Plans for additional funding for mental health were welcomed but Dr Woolaston said: “There is a danger that this could get sucked into deficits in the acute sector particularly as there is a lack of accurate data on mental health spending. We expect to see clear, verifiable evidence that the additional funding promised for mental health is being delivered to the front line if we are to make progress towards parity of esteem."
'Damning indictment' of state of social care
Janet Morrison, chief executive of Independent Age, the older people’s charity, called the statement that cuts to social care funding have ‘exhausted the capacity’ for further efficiencies a “frankly damning indictment of the state of care and support for hundreds of thousands of elderly and disabled people, and the new Government must take urgent steps to arrest it rather than wait for promised new cash to arrive in 2018”.

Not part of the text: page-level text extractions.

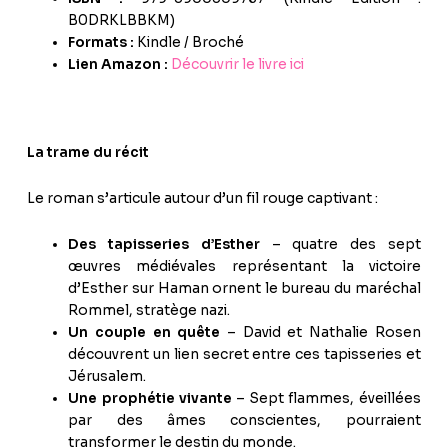
B0DRKLBBKM)
Formats :
Kindle / Broché
Lien Amazon :
Découvrir le livre ici
La trame du récit
Le roman s’articule autour d’un fil rouge captivant :
Des tapisseries d’Esther
– quatre des sept
œuvres médiévales représentant la victoire
d’Esther sur Haman ornent le bureau du maréchal
Rommel, stratège nazi.
Un couple en quête
– David et Nathalie Rosen
découvrent un lien secret entre ces tapisseries et
Jérusalem.
Une prophétie vivante
– Sept flammes, éveillées
par des âmes conscientes, pourraient
transformer le destin du monde.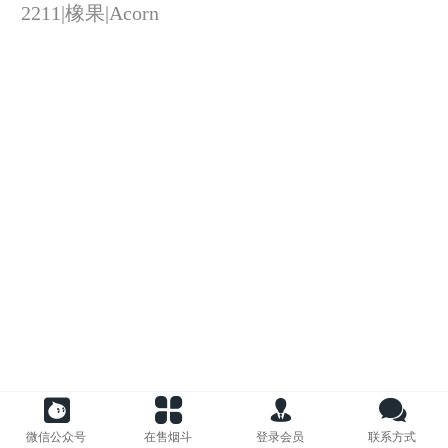
2211|橡果|Acorn
微信公众号
在售烟斗
登录会员
联系方式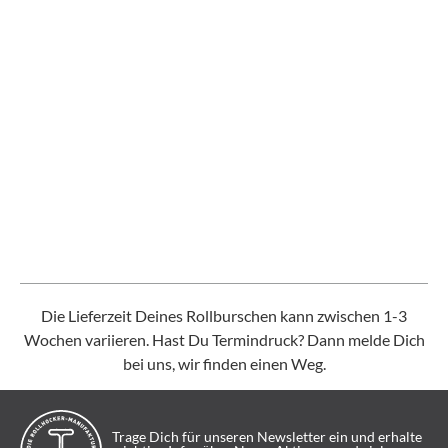
Die Lieferzeit Deines Rollburschen kann zwischen 1-3
Wochen variieren. Hast Du Termindruck? Dann melde Dich
bei uns, wir finden einen Weg.
Trage Dich für unseren Newsletter ein und erhalte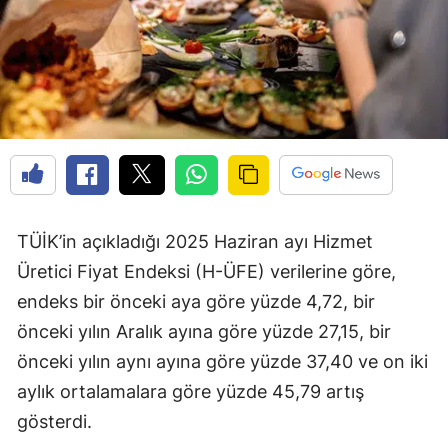
TÜİK’in açıkladığı 2025 Haziran ayı Hizmet
Üretici Fiyat Endeksi (H-ÜFE) verilerine göre,
endeks bir önceki aya göre yüzde 4,72, bir
önceki yılın Aralık ayına göre yüzde 27,15, bir
önceki yılın aynı ayına göre yüzde 37,40 ve on iki
aylık ortalamalara göre yüzde 45,79 artış
gösterdi.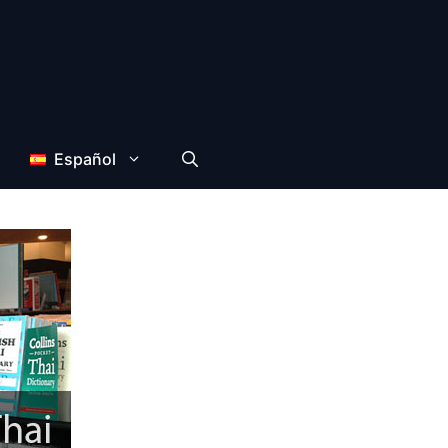
Español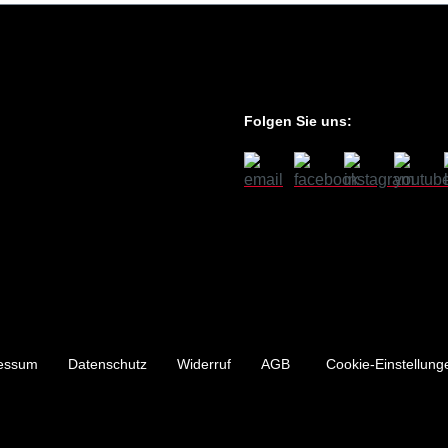
Folgen Sie uns:
essum
Datenschutz
Widerruf
AGB
Cookie-Einstellung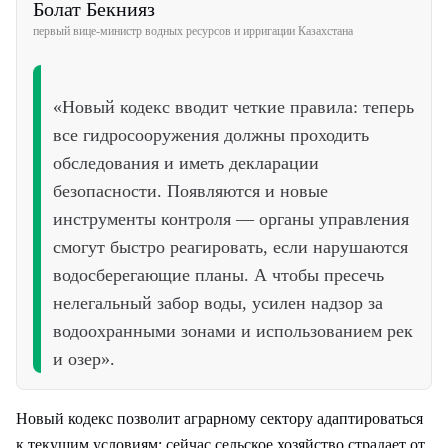
Болат Бекнияз
первый вице-министр водных ресурсов и ирригации Казахстана
«Новый кодекс вводит четкие правила: теперь
все гидросооружения должны проходить
обследования и иметь декларации
безопасности. Появляются и новые
инструменты контроля — органы управления
смогут быстро реагировать, если нарушаются
водосберегающие планы. А чтобы пресечь
нелегальный забор воды, усилен надзор за
водоохранными зонами и использованием рек
и озер».
Новый кодекс позволит аграрному сектору адаптироваться
к текущим условиям: сейчас сельское хозяйство страдает от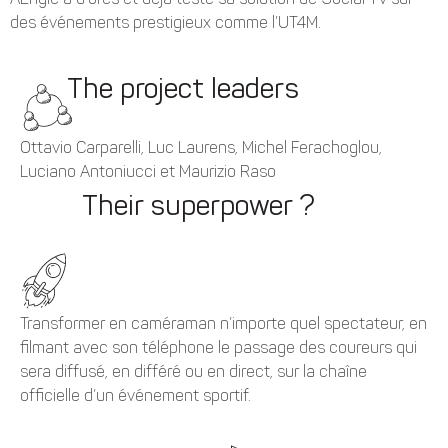
AEngie a d’ores et déjà testé sa solution de Social TV sur
des événements prestigieux comme l’UT4M.
The project leaders
Ottavio Carparelli, Luc Laurens, Michel Ferachoglou,
Luciano Antoniucci et Maurizio Raso
Their superpower ?
Transformer en caméraman n’importe quel spectateur, en
filmant avec son téléphone le passage des coureurs qui
sera diffusé, en différé ou en direct, sur la chaîne
officielle d’un événement sportif.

Richard Murray, director of Policy at The King’s Fund, said: “‘The Health Select Committee have summed up the funding challenges facing health and social care with laser-like precision.
“It is clear that it is no longer credible to argue that the NHS can continue to meet increasing demand for services, deliver its commitments on standards of care and stay within its budget. The Government must review its priorities for the NHS and be honest with the public about what the service can deliver with the funding it has been allocated.”
He added: “As the Committee points out, addressing the growing crisis in social care needs to be a much higher priority for the Government. With publicly-funded services increasingly only available to the poorest and those with the highest needs, this will be a key test of the Prime Minister’s promise of a country that works for everyone. Reigniting the stalled debate on funding reform must be an urgent priority, as should reviewing short-sighted cuts to public health spending.”
Theresa May urged to be 'progressive and fair'
Dr Rhidian Hughes, chief executive of The Voluntary Organisations Disability Group (VODG) urged new Prime Minister Theresa May to use the “report to lead a progressive and fair approach to care and support in this country” saying: “Demand for provision is rising whilst Government’s policies are leaving fewer disabled people eligible for essential community support.”
Martin Green, chief executive of Care England, the largest representative body for independent care providers, echoed these sentiments saying: “The findings demonstrate very clearly that people are not getting the care that they need and this needs to be tackled with immediate action.
“One of the Committee’s key recommendations is that the Government urgently assesses and sets out publicly the additional costs to the NHS as a result of delayed transfers of care, and the wider costs to the NHS associated with pressures on adult social care budgets more generally.
“Care England is very supportive of this recommendation and hopes that the Committee will hold the Government to account by ensuring that the assessment is accompanied by a plan for adult social care which demonstrates that it is addressing the situation in social care and dealing with its effect on health services”.